(Beginning of Entries supplied)
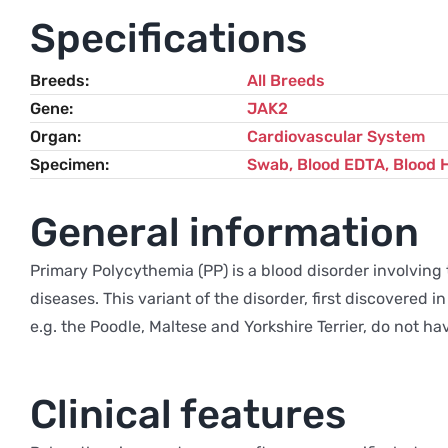
Specifications
Breeds
All Breeds
Gene
JAK2
Organ
Cardiovascular System
Specimen
Swab, Blood EDTA, Blood 
General information
Primary Polycythemia (PP) is a blood disorder involving
diseases. This variant of the disorder, first discovered
e.g. the Poodle, Maltese and Yorkshire Terrier, do not hav
Clinical features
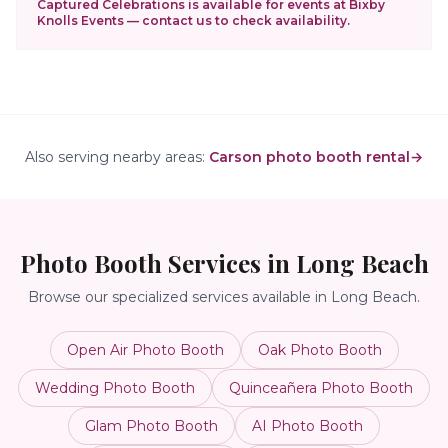
Captured Celebrations is available for events at
Bixby
Knolls Events
— contact us to check availability.
Also serving nearby areas:
Carson photo booth rental
→
Photo Booth Services in
Long Beach
Browse our specialized services available in
Long Beach
.
Open Air Photo Booth
Oak Photo Booth
Wedding Photo Booth
Quinceañera Photo Booth
Glam Photo Booth
AI Photo Booth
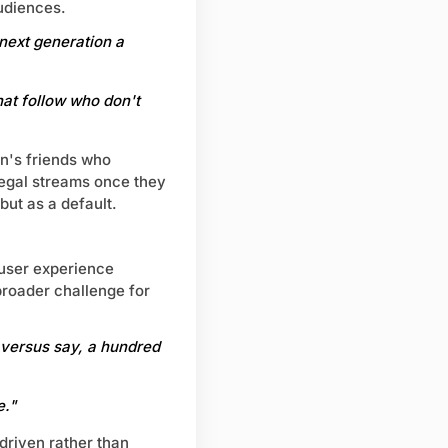
udiences.
 next generation a
hat follow who don't
on's friends who
llegal streams once they
ut as a default.
 user experience
broader challenge for
 versus say, a hundred
e."
driven rather than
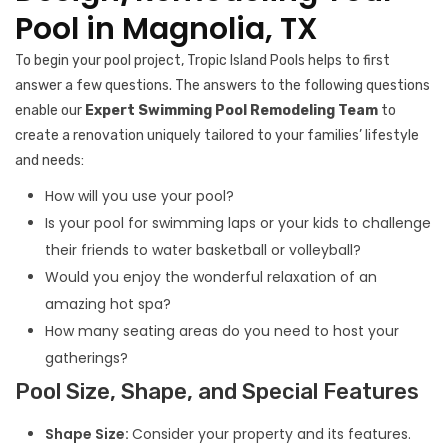
Pool in Magnolia, TX
To begin your pool project, Tropic Island Pools helps to first
answer a few questions. The answers to the following questions
enable our
Expert Swimming Pool Remodeling Team
to
create a renovation uniquely tailored to your families’ lifestyle
and needs:
How will you use your pool?
Is your pool for swimming laps or your kids to challenge
their friends to water basketball or volleyball?
Would you enjoy the wonderful relaxation of an
amazing hot spa?
How many seating areas do you need to host your
gatherings?
Pool Size, Shape, and Special Features
Shape Size:
Consider your property and its features.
(End of Entries supplied)
Instructions for the task -
The lines to reproduce run from the line containing "Expert Swimming Pool Remodeling Team" to the end of the listing; write them out exactly and add nothing.

Written response -
Expert Swimming Pool Remodeling Team
to
create a renovation uniquely tailored to your families’ lifestyle
and needs:
How will you use your pool?
Is your pool for swimming laps or your kids to challenge
their friends to water basketball or volleyball?
Would you enjoy the wonderful relaxation of an
amazing hot spa?
How many seating areas do you need to host your
gatherings?
Pool Size, Shape, and Special Features
Shape Size:
Consider your property and its features.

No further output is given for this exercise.